Section 4.2 Other Committees. The Board of Directors may, by resolutions passed by a majority of the members of the Board of Directors then in office, designate members of the Board of Directors to constitute other committees which shall in each case consist of such number of directors, and shall have and may execute such powers as may be determined and specified in the respective resolutions appointing them. Any such committee may fix its rules of procedure, determine its manner of acting and fix the time and place, whether within or without the State of Delaware, of its meetings and specify what notice thereof, if any, shall be given, unless the Board of Directors shall otherwise by resolution provide.
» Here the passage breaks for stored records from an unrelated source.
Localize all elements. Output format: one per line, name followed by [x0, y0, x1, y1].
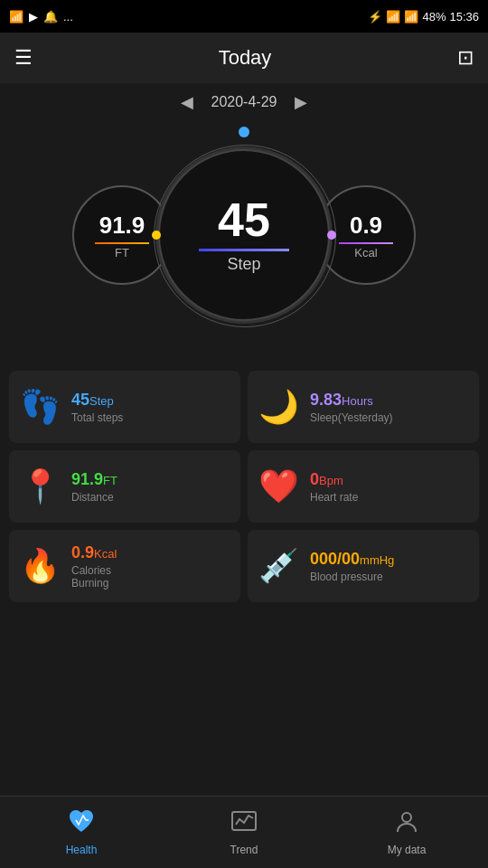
calories-stat-card: 🔥 0.9Kcal CaloriesBurning: [9, 530, 240, 602]
trend-label: Trend: [230, 844, 258, 856]
status-bar: 📶 ▶ 🔔 ... ⚡ 📶 📶 48% 15:36: [0, 0, 488, 33]
heartrate-stat-value: 0Bpm: [310, 470, 358, 489]
left-dot: [152, 231, 161, 240]
sleep-icon: 🌙: [258, 388, 299, 426]
calories-stat-value: 0.9Kcal: [71, 543, 117, 562]
nav-item-health[interactable]: Health: [0, 808, 163, 856]
sleep-info: 9.83Hours Sleep(Yesterday): [310, 391, 393, 424]
distance-stat-value: 91.9FT: [71, 470, 117, 489]
stats-section: 👣 45Step Total steps 🌙 9.83Hours Sleep(Y…: [0, 362, 488, 611]
health-icon: [68, 808, 95, 840]
distance-label: FT: [115, 246, 129, 259]
svg-point-1: [402, 813, 411, 822]
bloodpressure-info: 000/00mmHg Blood pressure: [310, 550, 394, 583]
bloodpressure-icon: 💉: [258, 547, 299, 585]
steps-info: 45Step Total steps: [71, 391, 123, 424]
distance-value: 91.9: [99, 212, 145, 240]
current-date: 2020-4-29: [211, 94, 277, 110]
bell-icon: 🔔: [43, 10, 58, 24]
share-icon[interactable]: ⊡: [457, 46, 474, 70]
status-left-icons: 📶 ▶ 🔔 ...: [9, 10, 73, 24]
steps-label: Step: [227, 255, 260, 274]
signal-icon: 📶: [404, 10, 418, 24]
bloodpressure-stat-value: 000/00mmHg: [310, 550, 394, 569]
distance-stat-label: Distance: [71, 491, 117, 504]
mydata-icon: [393, 808, 420, 840]
status-right-info: ⚡ 📶 📶 48% 15:36: [368, 10, 479, 24]
distance-underline: [95, 242, 149, 244]
steps-stat-label: Total steps: [71, 411, 123, 424]
sleep-stat-value: 9.83Hours: [310, 391, 393, 410]
page-title: Today: [219, 46, 272, 70]
heartrate-stat-label: Heart rate: [310, 491, 358, 504]
steps-icon: 👣: [20, 388, 61, 426]
activity-circles: 91.9 FT 45 Step 0.9 Kcal: [72, 127, 416, 344]
heartrate-stat-card: ❤️ 0Bpm Heart rate: [248, 450, 479, 523]
top-nav: ☰ Today ⊡: [0, 33, 488, 83]
bluetooth-icon: ⚡: [368, 10, 382, 24]
calories-label: Kcal: [354, 246, 377, 259]
steps-stat-card: 👣 45Step Total steps: [9, 371, 240, 443]
hero-section: ◀ 2020-4-29 ▶ 91.9 FT 45 Step 0.9 Kcal: [0, 83, 488, 362]
distance-stat-icon: 📍: [20, 467, 61, 505]
bottom-nav: Health Trend My data: [0, 796, 488, 868]
time-label: 15:36: [449, 10, 479, 24]
nav-item-mydata[interactable]: My data: [325, 808, 488, 856]
app-icon: 📶: [9, 10, 23, 24]
calories-value: 0.9: [350, 212, 382, 240]
steps-stat-value: 45Step: [71, 391, 123, 410]
calories-icon: 🔥: [20, 547, 61, 585]
trend-icon: [230, 808, 258, 840]
battery-label: 48%: [422, 10, 446, 24]
distance-info: 91.9FT Distance: [71, 470, 117, 504]
stats-grid: 👣 45Step Total steps 🌙 9.83Hours Sleep(Y…: [9, 371, 479, 602]
sleep-stat-label: Sleep(Yesterday): [310, 411, 393, 424]
heartrate-info: 0Bpm Heart rate: [310, 470, 358, 504]
menu-icon[interactable]: ☰: [14, 46, 33, 70]
nav-item-trend[interactable]: Trend: [163, 808, 325, 856]
bloodpressure-stat-label: Blood pressure: [310, 571, 394, 583]
steps-circle: 45 Step: [158, 149, 330, 321]
distance-stat-card: 📍 91.9FT Distance: [9, 450, 240, 523]
mydata-label: My data: [388, 844, 427, 856]
next-date-button[interactable]: ▶: [295, 92, 307, 112]
steps-value: 45: [218, 196, 270, 243]
calories-stat-label: CaloriesBurning: [71, 564, 117, 590]
sleep-stat-card: 🌙 9.83Hours Sleep(Yesterday): [248, 371, 479, 443]
play-icon: ▶: [29, 10, 38, 24]
prev-date-button[interactable]: ◀: [181, 92, 193, 112]
date-navigation: ◀ 2020-4-29 ▶: [181, 92, 308, 112]
svg-rect-0: [232, 812, 256, 830]
top-dot: [239, 127, 249, 137]
calories-underline: [339, 242, 393, 244]
steps-underline: [199, 249, 289, 251]
heartrate-icon: ❤️: [258, 467, 299, 505]
bloodpressure-stat-card: 💉 000/00mmHg Blood pressure: [248, 530, 479, 602]
wifi-icon: 📶: [386, 10, 400, 24]
right-dot: [327, 231, 336, 240]
calories-info: 0.9Kcal CaloriesBurning: [71, 543, 117, 590]
more-icon: ...: [63, 10, 73, 24]
health-label: Health: [66, 844, 98, 856]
Unless otherwise provided by the Board of Directors or such committee, quorum, voting and other procedures shall be the same as those applicable to actions taken by the Board of Director. A majority of the members of the Board of Directors then in office shall have the power to change the membership of any such committee at any time, to fill vacancies therein and to discharge any such committee or to remove any member thereof, either with or without cause, at any time.
ARTICLE V
OFFICERS
Section 5.1 General. The officers of the Corporation shall be chosen by the Board of Directors and shall include a Chief Executive Officer, President, Chief Financial Officer and Secretary. The Board of Directors, in its discretion, also may choose a Chair of the Board of Directors (who must be a director), one or more Vice Presidents and select and appoint such other officers it deems necessary. Any number of offices may be held by the same person, unless otherwise prohibited by law or the Certificate of Incorporation. The officers of the Corporation need not be stockholders of the Corporation nor, except in the case of the Chair of the Board of Directors, need such officers be directors of the Corporation.
Section 5.2 Election. The Board of Directors, at its first meeting held after each Annual Meeting of Stockholders (or action by written consent of stockholders in lieu of the Annual Meeting of Stockholders), shall elect the officers of the Corporation who shall hold their offices for such terms and shall exercise such powers and perform such duties as shall be determined from time to time by the Board of Directors; and all officers of the Corporation shall hold office until their successors are chosen and qualified, or until their earlier death, resignation or removal. Any officer elected by the Board of Directors may be removed at any time by the affirmative vote of the Board of Directors. Any vacancy occurring in any office of the Corporation shall be filled by the Board of Directors. The salaries of all officers of the Corporation shall be fixed by the Board of Directors.
Section 5.3 Vacancies. A vacancy in any office may be filled for the unexpired portion of the term by the Board of Directors or, in the case of offices held by officers who may be appointed by other officers, by any officer authorized to appoint such officer.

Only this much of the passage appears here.